There is a sense of opportunity being created for the deprived, even if the recipients are not poor. The Bihari student is more likely to be from a place like Saharsa or Gopalganj than Patna, and the UP-ite from Sultanpur or Etawah rather than Lucknow. Most of the students are from families that are making their first foray into the world of professional education. You will see a child of a police constable, government teacher or even that of a businessman, which could be anyone from a property dealer to a trader selling vegetables in a mandi. New arrivals seem as nervous as the freshers in a college campus, like Poonam Dahiya, a farmer's wife from Hissar with a strong Haryanvi accent, and her expectant-looking 16 year old, both seem as if they have arrived, not in a north Indian town with heaps of garbage and bad drainage, but the Oxford of the East.

With five big companies and several smaller outfits selling the same dream, Kota has become the IIT coaching hub.
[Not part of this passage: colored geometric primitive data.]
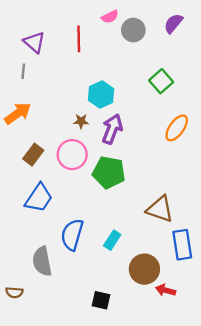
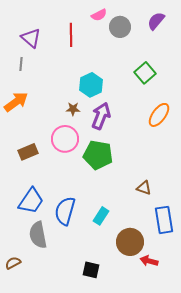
brown rectangle: (33, 155) -> (28, 152), moved, turned 30
blue trapezoid: (39, 198) -> (31, 201), moved
brown triangle: (160, 209) -> (144, 188), size x0.6
brown semicircle: (14, 292) -> (13, 263), turned 147

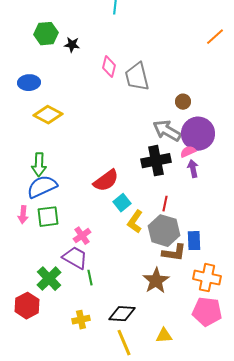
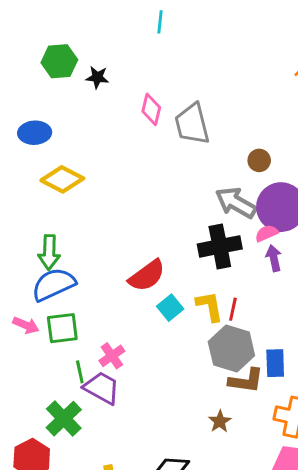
pink arrow: (23, 215) -> (26, 325), turned -72
yellow L-shape: (135, 222) -> (210, 306), moved, turned 135
green line: (90, 278) -> (80, 372), moved
brown star: (156, 281) -> (220, 421), size x0.6

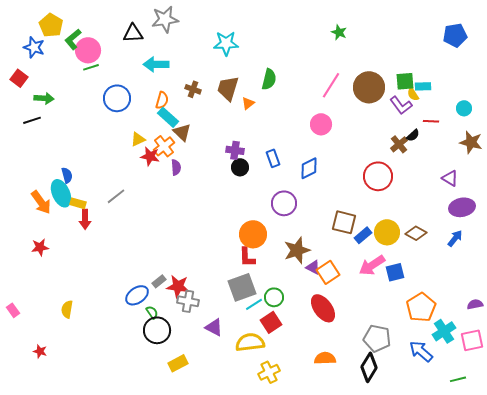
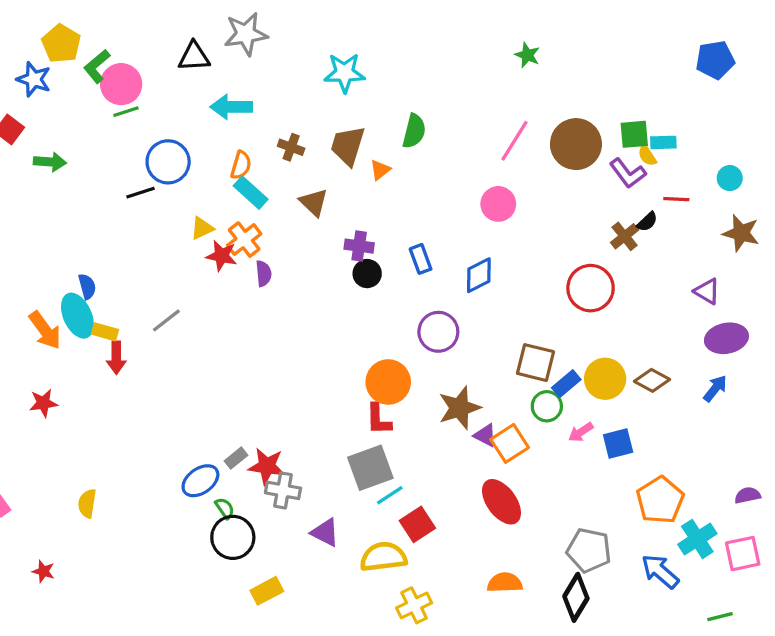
black line: (32, 120) -> (141, 193), moved
brown triangle: (182, 132) -> (314, 202), moved
pink arrow: (372, 265) -> (581, 432), size x0.6
green circle: (274, 297) -> (547, 406), moved

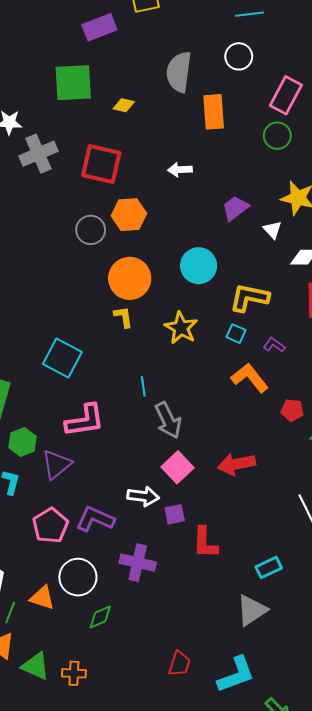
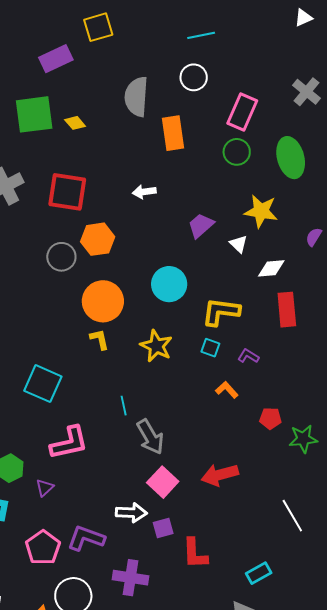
yellow diamond: (124, 105) -> (75, 123), moved, turned 40
orange L-shape: (250, 378) -> (227, 390), size x0.6
purple triangle: (57, 464) -> (45, 488), size x0.6

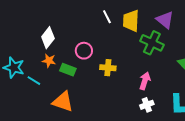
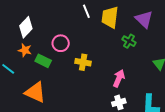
green cross: (152, 43) -> (129, 41), size x0.6

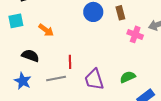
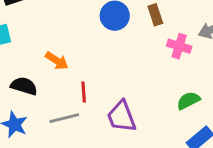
orange arrow: (46, 30) -> (57, 61), moved
green semicircle: (128, 77) -> (188, 101), moved

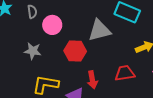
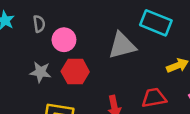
red hexagon: (75, 51) -> (75, 72), moved

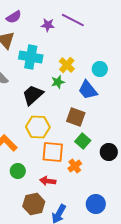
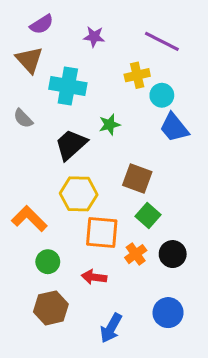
purple line: (73, 20) -> (162, 41), moved
yellow cross: (67, 65) -> (137, 75), moved, turned 35
cyan circle: (100, 69) -> (162, 95), moved
blue trapezoid: (88, 90) -> (174, 128), moved
black circle: (109, 152) -> (173, 254), moved
brown hexagon: (34, 204) -> (51, 308), moved

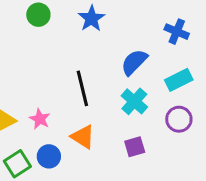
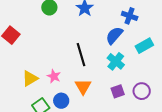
blue cross: (177, 32) -> (130, 16), moved
purple circle: (179, 119) -> (142, 91), moved
orange triangle: (83, 137) -> (83, 87), turned 30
Four brothers who own a coaching empire, their foreheads bisected by identical long red tilaks, advertise their wares from hoardings scattered across the city. Individual teachers - "PPS Sir", "VKP Sir", "Amit Sir" --- solicit custom with improbably glamorous posters of themselves strung up at street corners. Parents are confident that sending their pre-teens to residential schools-cum-crammers will give them an edge over their peers. Rank-holders in medical and engineering entrance exams are to Kota's spaces what Jayalalitha is to Chennai.

There is a corresponding coarseness in everyday conversation with students, taxi drivers, shopkeepers, all sounding blasé about coaching companies, fighting over "toppers" and stealing each other's teachers. You repeatedly hear the story of how two different coaching centres, Allen and Aakash, put out triumphant ads in 2015 laying claim to the very same seven names from the top ten in the All India Pre Medical Test. Or the observation that Bansal Classes is no longer the go-to place because it has been "raided" far too often for its teachers.

Raided? Pramod Maheshwari, CEO of the publicly listed coaching company, Careerpoint, and a lively raconteur, explains how such a heist is conducted. "It's done with careful planning. The teachers work normally all day. Their employers only get to know when they see an ad with their names and faces in the papers the next morning. Then, they discover some students have also left." Has he done it? "It was done to me once so I replied in kind," he says calmly. "After that my teachers were not poached."

Allen, which boasts of a teaching staff of 1000 in Kota, including 200 IIT graduates and 50 MBBS doctors, is the main beneficiary of such migrations. Unsurprisingly, it is the city's best paymaster, and its "campuses" feature huge classrooms where teachers wearing lapel mikes address 200-plus students. Deepak Gautam, Vice President HR, confirms that it is possible for senior teachers to earn "in crores" annually. Is it true that Allen's teachers drive Audis and BMWs? "I think I have seen an Audi," Gautam says carefully, "but I'm not sure of the BMW."